Users say: But I followed the unwritten spec of "I'm allowed to cheat the rules and do whatever the heck I want, as long as it seems to work right now." And besides who can even understand all the rules, there's too many and they're too complex to understand.

Continued attacks on HTTP/2

Posted Apr 11, 2024 22:30 UTC (Thu) by ballombe (subscriber, #9523) [Link] (1 responses)

> If we're sure hard things are just always a bad idea then I agree that's a win for C. But, maybe hard things are sometimes a good idea, and then in C you're going to really struggle.

Agreed. But the tendency is to do hard thing when it is not needed. Security requires you to pick
the simplest possible solution instead.

Continued attacks on HTTP/2

Posted Apr 12, 2024 3:25 UTC (Fri) by wtarreau (subscriber, #51152) [Link]

> Security requires you to pick the simplest possible solution instead.

It's rarely that simple, otherwise all products would be secure by design. The reality is that it depends a lot on how the product is used and the risks it faces. The biggest security risk for edge HTTP servers is DoS and dealing with DoS requires to do complex things to remain efficient in all situations. What makes some vulnerable to DoS precisely is to apply the principle of the simplest solution. Simple is easy to audit but often also easy to DoS.

Continued attacks on HTTP/2

Posted Apr 11, 2024 16:07 UTC (Thu) by nomaxx117 (subscriber, #169603) [Link] (11 responses)

At least in the case of Rust's hyper crate (which I am one of the maintainers of), our impact was more to do with the fact that parsing frames like this is cpu usage that users wouldn't be able to catch normally via looking at logs - we actually never had the memory issues because we already limited the amount of headers we will buffer and store.

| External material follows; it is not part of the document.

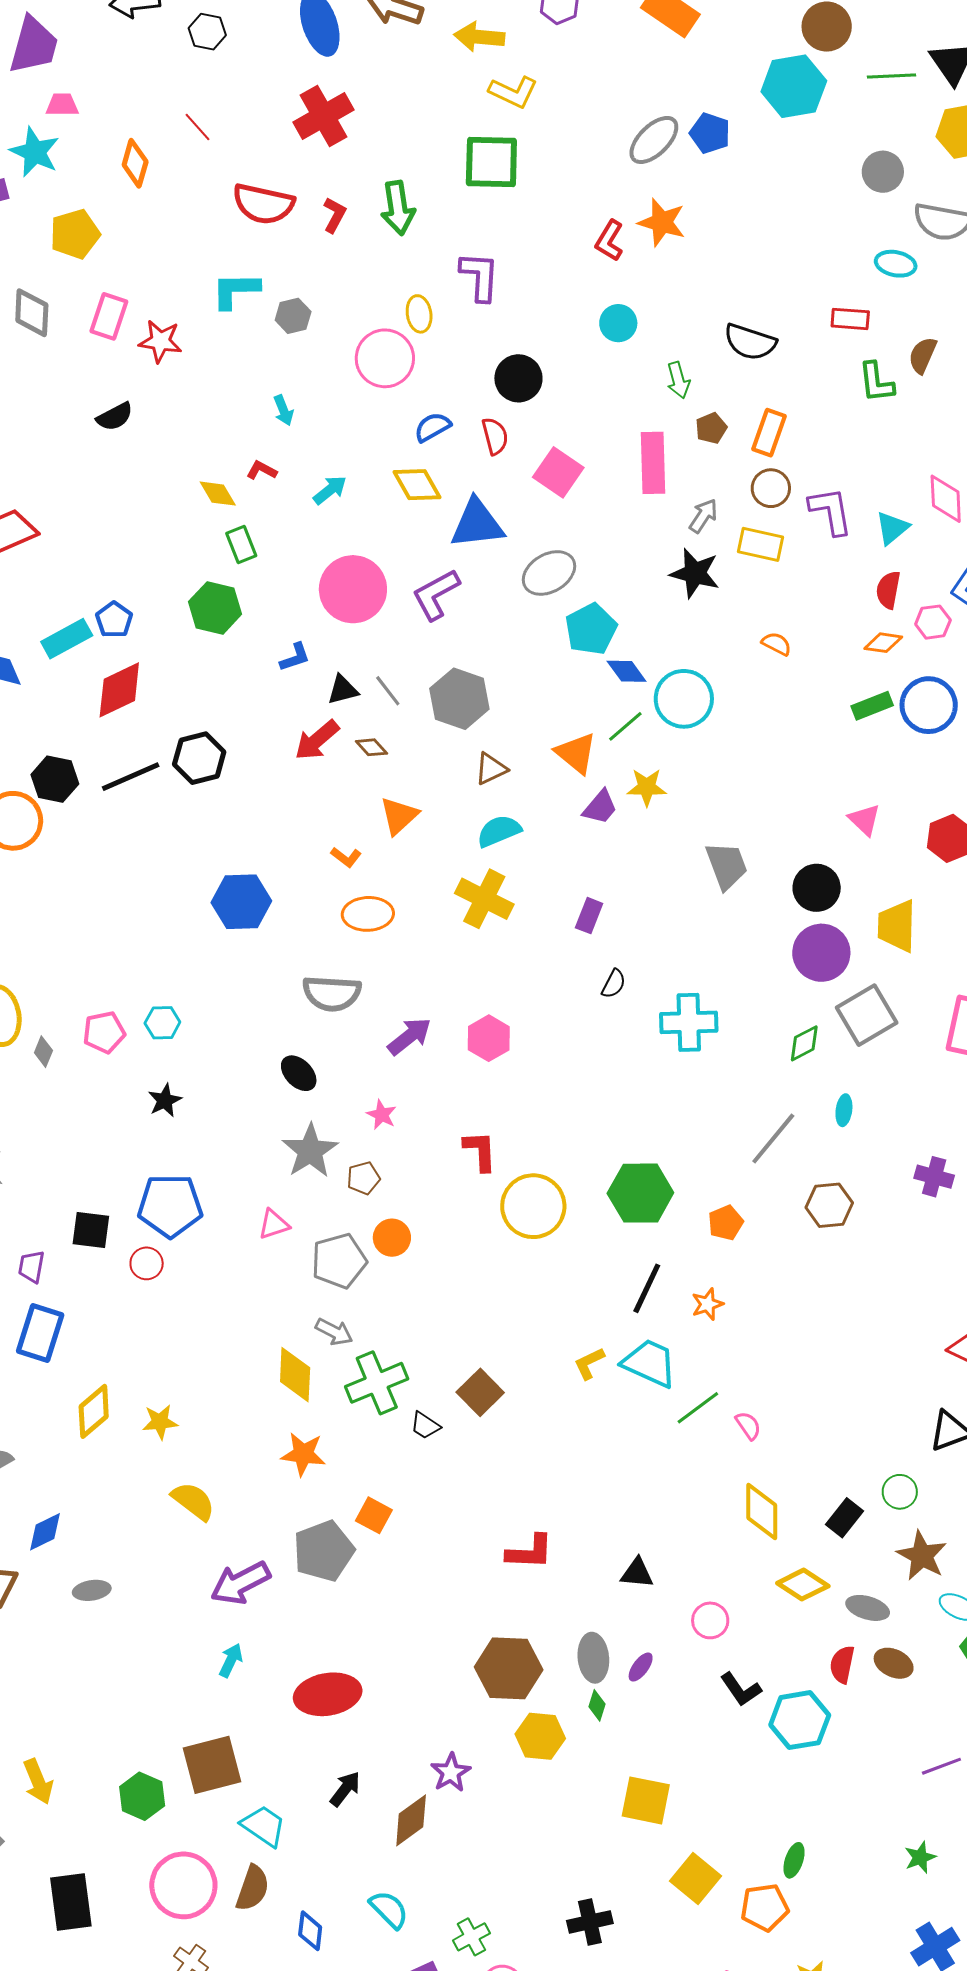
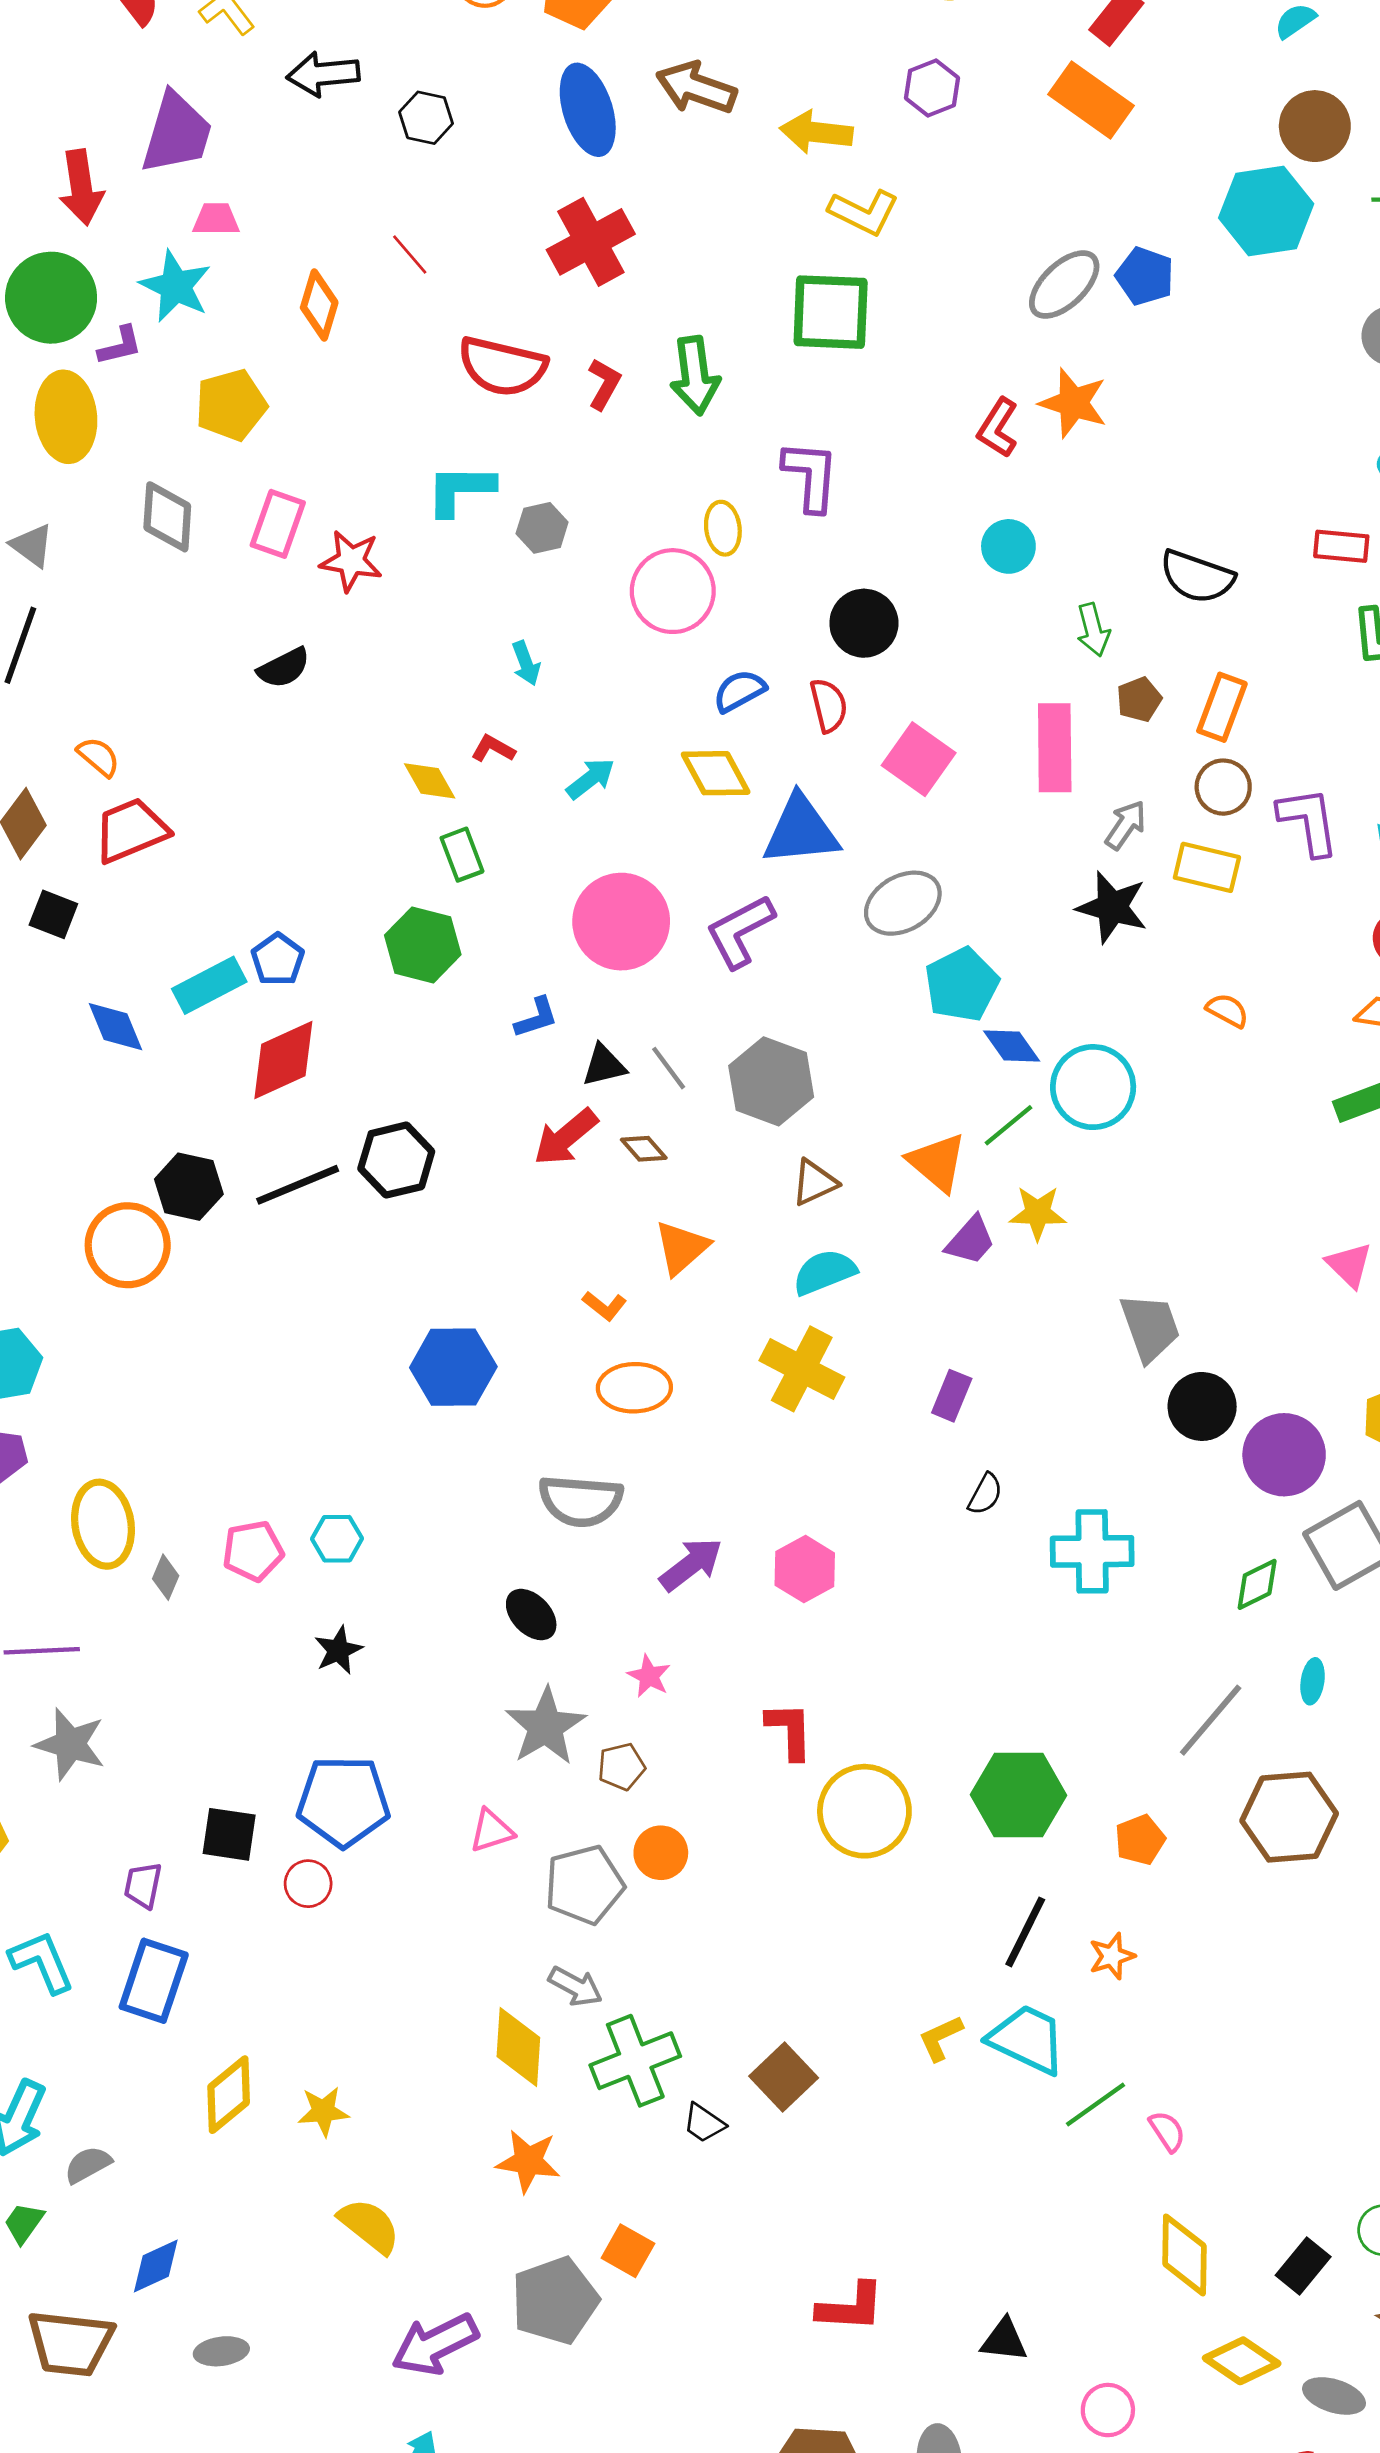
black circle: (817, 888) -> (1202, 1406), moved
brown hexagon: (829, 1205) -> (1289, 1817), size x1.4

Rust is honestly a pretty good language for this stuff specifically because it's a lot more flexible than C is and we can express much simpler and easier to follow logic around asynchronous patterns than in C. It's a lot easier to review and audit code using futures rather than a complex state machine in an epoll callback table.

Also, a lot of the folks using Rust to build these sorts of things are pretty experienced in those useful patterns that come from C ;)

Continued attacks on HTTP/2

Posted Apr 11, 2024 17:59 UTC (Thu) by wtarreau (subscriber, #51152) [Link] (10 responses)

> At least in the case of Rust's hyper crate (which I am one of the maintainers of), our impact was more to do with the fact that parsing frames like this is cpu usage that users wouldn't be able to catch normally via looking at logs - we actually never had the memory issues because we already limited the amount of headers we will buffer and store.

OK that's good to know.

> Rust is honestly a pretty good language for this stuff specifically because it's a lot more flexible than C is and we can express much simpler and easier to follow logic around asynchronous patterns than in C.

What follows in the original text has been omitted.